No genome required: Finding genetic variants associated with plant phenotypes without complete genome information (Yoav Voichek, Max Planck Institute for Developmental Biology, Germany)
He talks about doing GWAS analysis with K-mer distributions instead of mapping to a reference genome. They start with a PAV table of 31-mers across genotypes. That table can be used to characterize a pan-genome after removing low depth kmers, as they did with 1000 A. thaliana genome sequence sets. From that they have developed a GWAS pipeline for k-mers which accounts for population structure. They assign genomic context to k-mers by i) mapping to ref genome, ii) LD and iii) assemblying reads containing the k-mers and then mapping. The code will be released soon in https://github.com/voichek/kmers-gwas

The 4th dimension of Gene Regulatory Networks: TIME (Gloria M Coruzzi, New York University, USA) 
She talks about the time dimension in regulatory networks with the diagram on the left  from https://europepmc.org/articles/PMC4558309. She proposes we should be handling TFs binding to DNA just like enzymes, with enzymatic kinetics. She tells 3 stories on A. thaliana.
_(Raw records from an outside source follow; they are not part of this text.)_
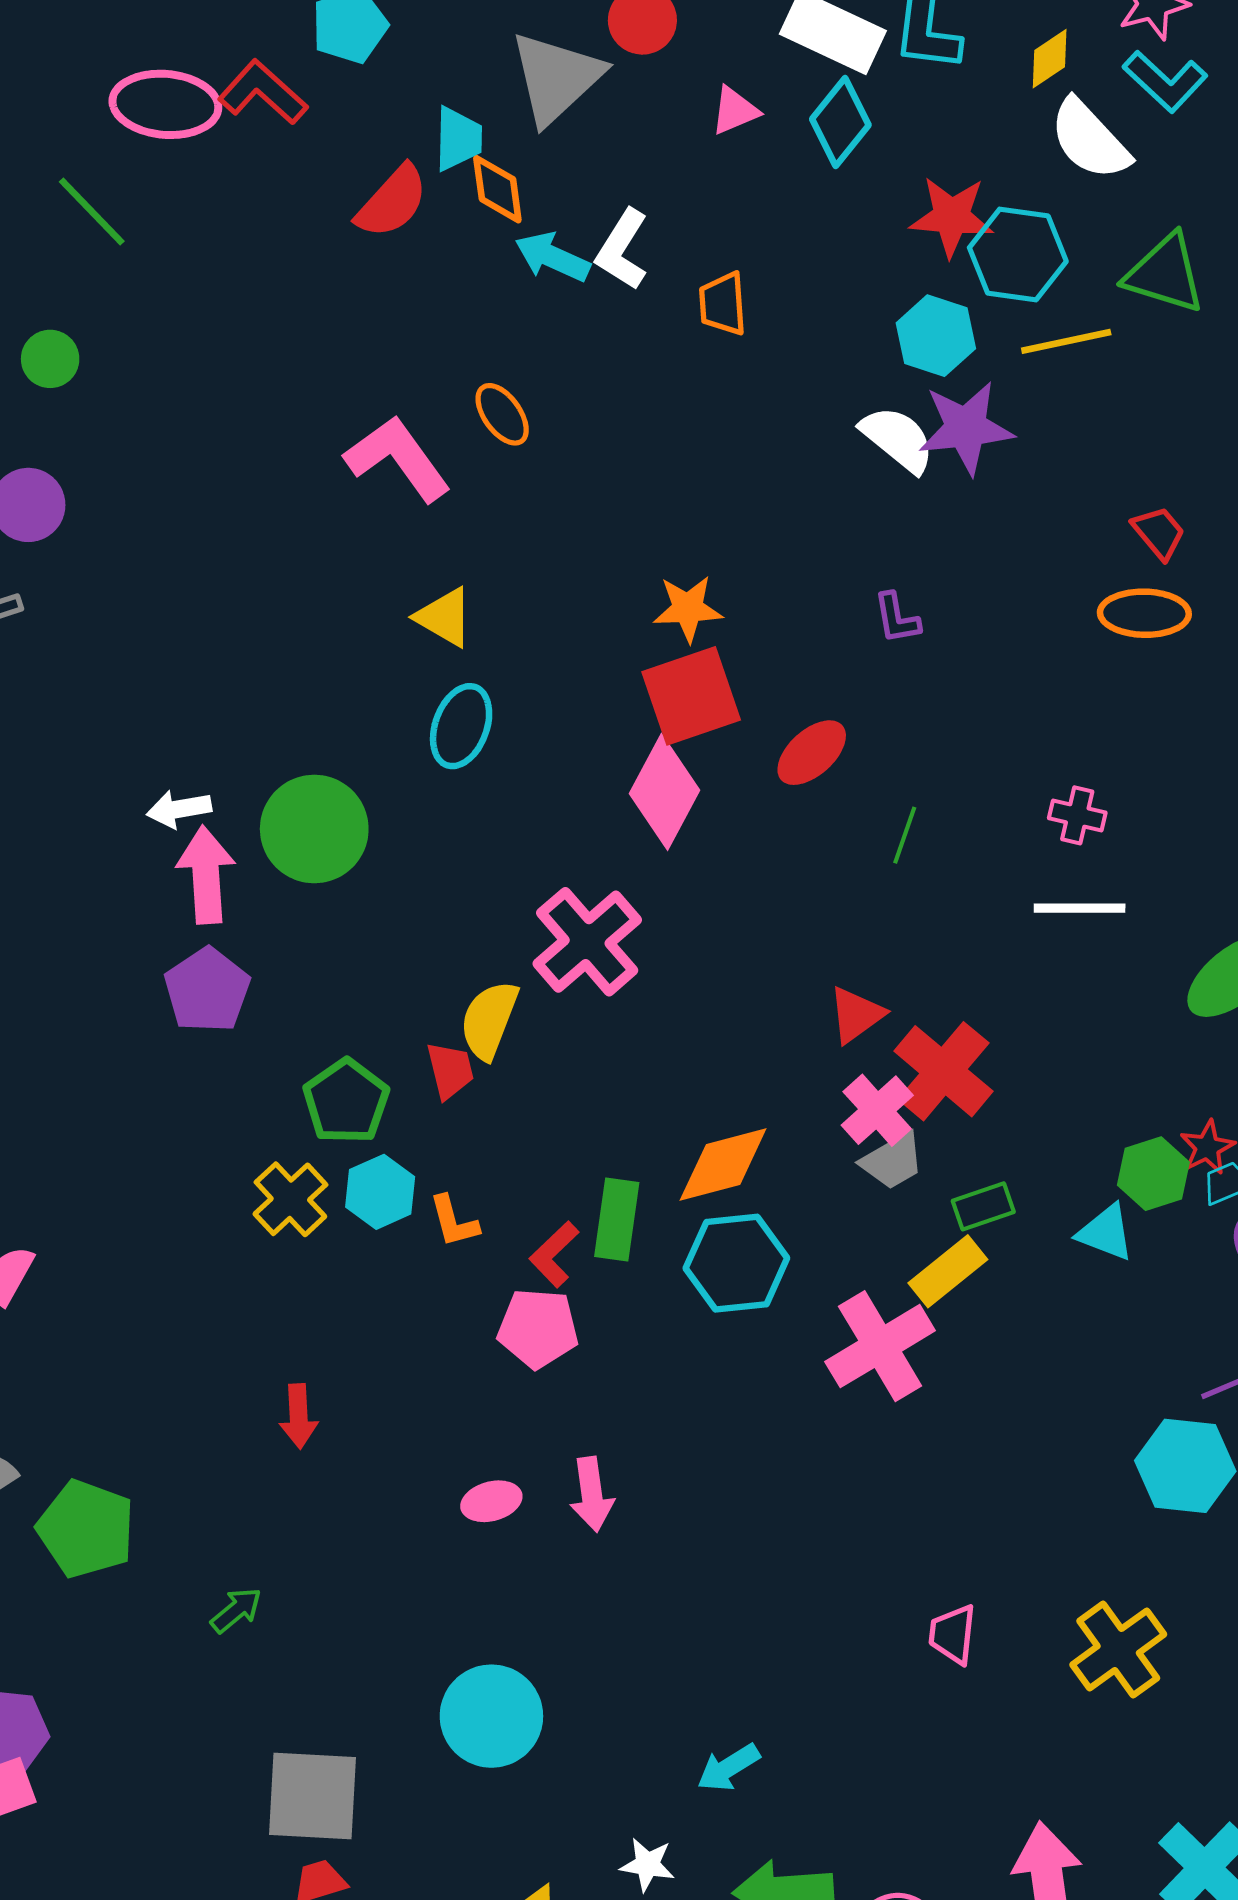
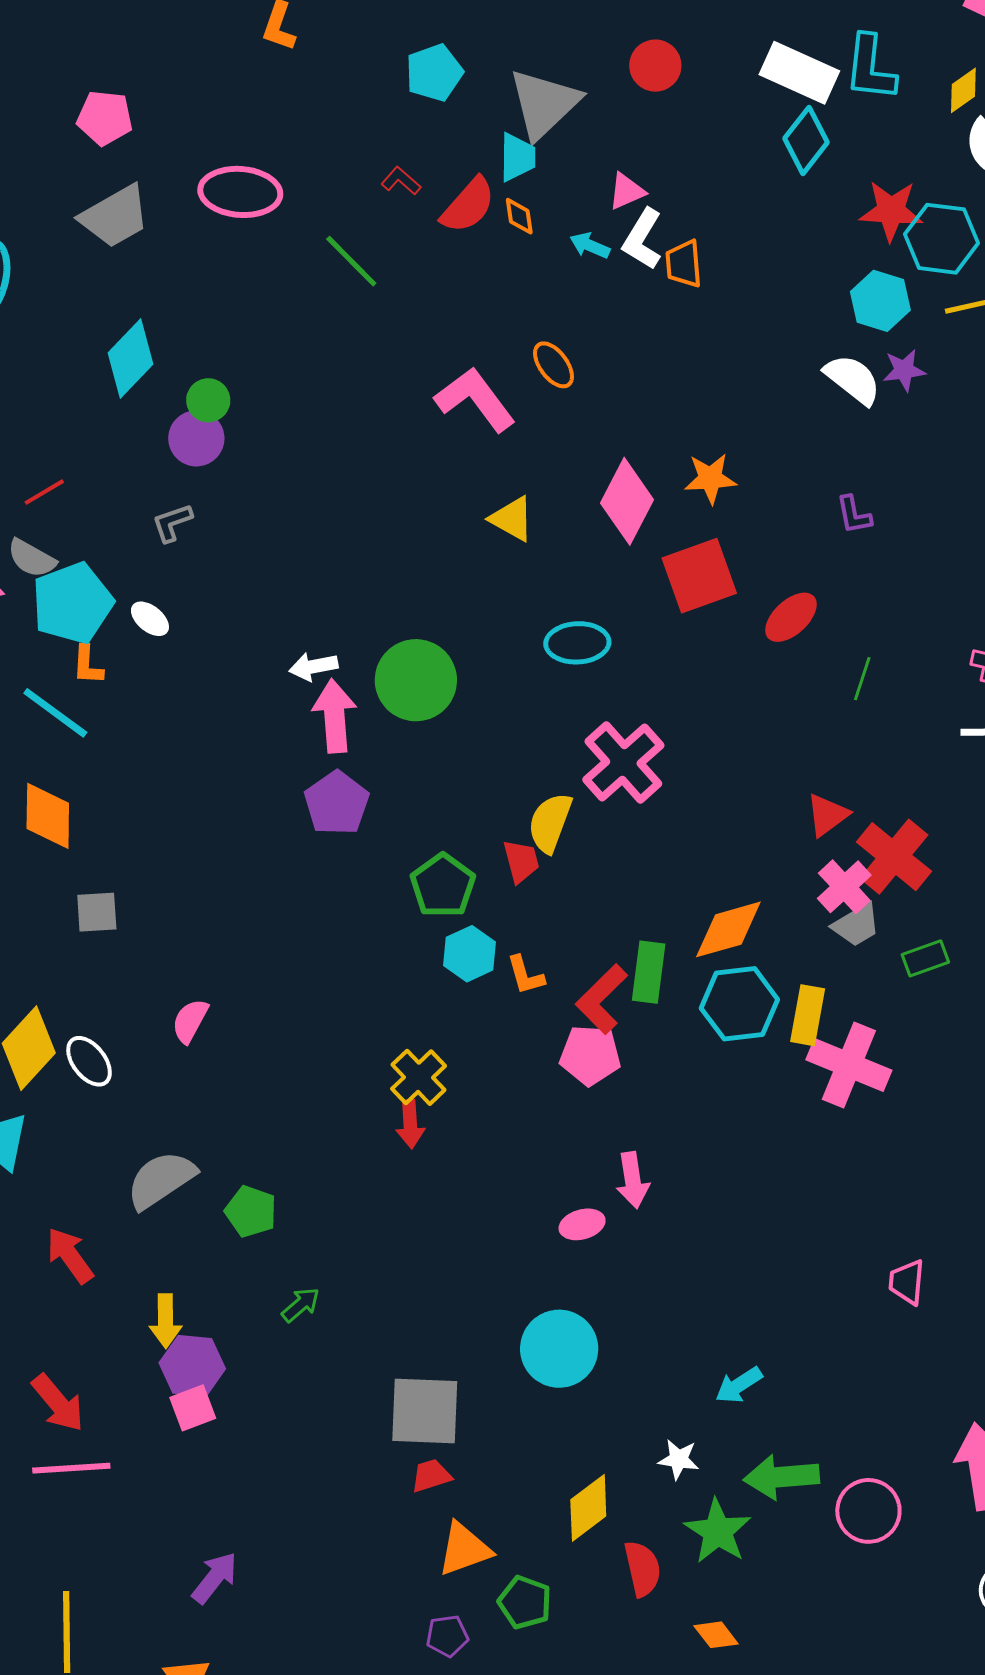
gray triangle: (556, 78) -> (544, 104), moved
red L-shape: (263, 92) -> (401, 181), moved, size x0.6
pink ellipse: (165, 104) -> (240, 192), moved
pink triangle: (735, 111) -> (627, 191), moved
orange diamond: (497, 189) -> (519, 216), moved, size x0.7
green line: (92, 212) -> (351, 261), moved
cyan arrow: (552, 257) -> (590, 245), size x0.7
orange trapezoid: (723, 304) -> (684, 264), moved
green circle: (50, 359) -> (208, 400), moved
purple star: (966, 428) -> (904, 370), size x0.6
orange star: (688, 609) -> (710, 478), moved
cyan ellipse: (461, 726) -> (577, 643), moved, turned 68
pink diamond: (665, 792) -> (627, 501), moved
yellow cross: (290, 1199) -> (418, 1077), moved
red L-shape: (554, 1254) -> (602, 999), size x1.4
yellow rectangle: (948, 1271) -> (808, 1015), moved, turned -40
pink cross: (880, 1346) -> (849, 1065), turned -36
pink ellipse: (491, 1501) -> (582, 1224), moved
green pentagon: (86, 1529) -> (251, 1212), size x0.7
green arrow: (236, 1610) -> (301, 1305), moved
The Just-in-TIME approach allowed to study genes expressed in response to N a as function of time with enriched cis elements and GO terms that you would have missed if analyzed in bulk https://www.pnas.org/content/115/25/6494.short. They apply ML to identify the TFs binding to those cis elements using time series gene expression and they validated the predictions with 7 TF perturbations, that affect 2K targets.
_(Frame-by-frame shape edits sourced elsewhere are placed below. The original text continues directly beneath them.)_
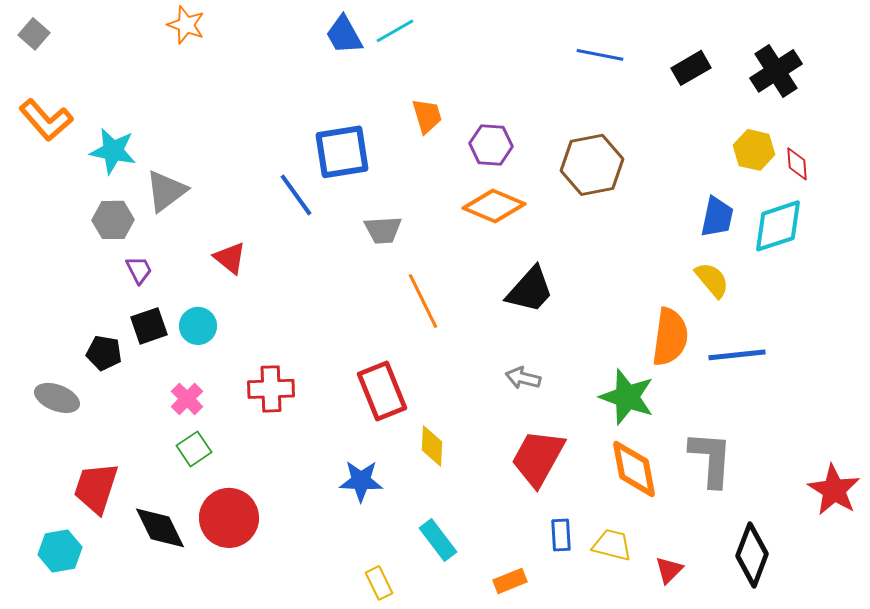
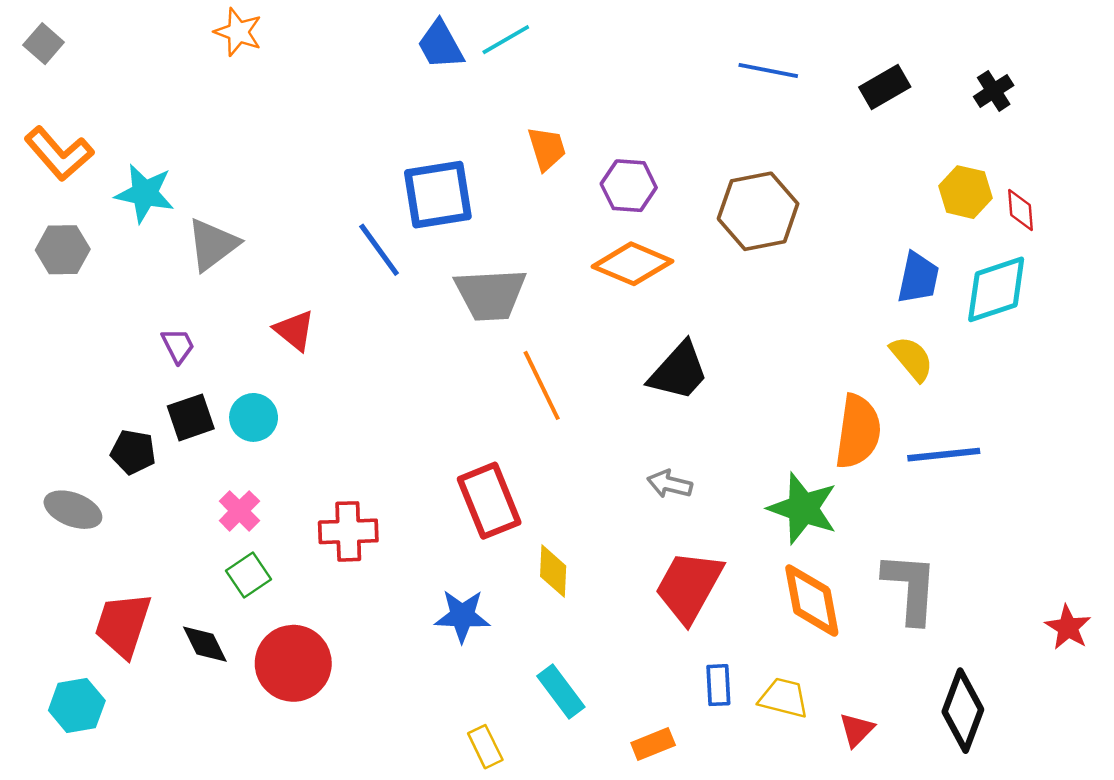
black cross: (776, 71) -> (994, 91), size x0.6
gray hexagon: (113, 220) -> (63, 250), moved
gray trapezoid: (383, 230) -> (490, 295), size x1.5
red cross: (271, 389) -> (348, 531), moved
red star: (834, 490) -> (1068, 627), size x0.7
black diamond: (160, 528) -> (205, 644), moved, size x0.7

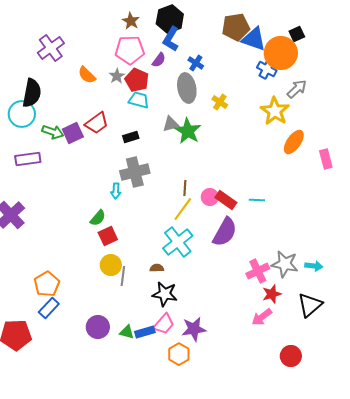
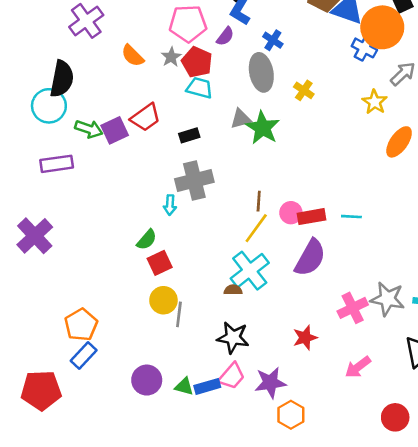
yellow star: (275, 111) -> (375, 102), size x0.7
red rectangle: (226, 200) -> (311, 217), turned -45
brown semicircle: (157, 268) -> (233, 290), moved
red star: (272, 294) -> (305, 338), moved
orange hexagon: (179, 354) -> (291, 415), moved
Hit-and-Run is another approach to study transient TF binding controlled by adding dexamethasone (developed by José Álvarez et al,  soon in Nat Comms).  She stresses that binding is a poor predictor of regulation, as most binding does not affect expression, and instead in many cases they can’t catch ChIPseq binding events that they know to happen. She also shows results of TFs binding to the 3’UTR. In order to catch those transient-binding TFs they used a new protocol called DamID. It turns out that most transient events are very early in the N response, while the stable binders tend to be late responding. She does not know whether transient sites are bound with less affinity, but she notes they do are enriched in neighbor sites from other TFs.
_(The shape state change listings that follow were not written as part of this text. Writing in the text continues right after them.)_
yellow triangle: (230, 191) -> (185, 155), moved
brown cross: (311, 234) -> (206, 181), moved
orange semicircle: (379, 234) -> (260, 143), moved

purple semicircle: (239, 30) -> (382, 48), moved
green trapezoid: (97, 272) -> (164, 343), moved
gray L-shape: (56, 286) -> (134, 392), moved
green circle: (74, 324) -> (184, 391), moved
Finally, they performed network walking to connect transient TFs to their targets in A. thaliana, which they published at https://www.nature.com/articles/s41467-019-09522-1. It is called net walking because they walk from primary TFs, then to secondary regulated TFs and finally to indirect targets. They are now developing a method called OutPredict to introduce priors in their network inference.
  
Genetic and genomic studies of climate adaptation and genotype-by-environment interaction in switchgrass (Panicum virgatum, Tom Juenger, University of Texas at Austin, USA)
Talks about the evolutionary genetics of plant adaptation citing https://www.ncbi.nlm.nih.gov/pubmed/21550682 . His system is the C4, perennial, polyploid, wind-pollinated P. virgatum, related to http://plants.ensembl.org/Panicum_hallii_fil2.

They have resequenced 950 individuals 45x to map against a V5 PacBio assembly, yielding 46M SNPs. They belong to 4 populations. Their experiment sites span 24.3 degrees of latitude across 16 locations. They have published several articles, such as https://www.ncbi.nlm.nih.gov/pmc/articles/PMC5100855 . They have been able to assign % of genetic variance to climate (such as mean temp of driest quarter) and geography and find SNPs associated to them. They conclude climate has been a stronger driver of adaptation than genetic isolation, and they observe widespread QTL x E interactions for local adaptation.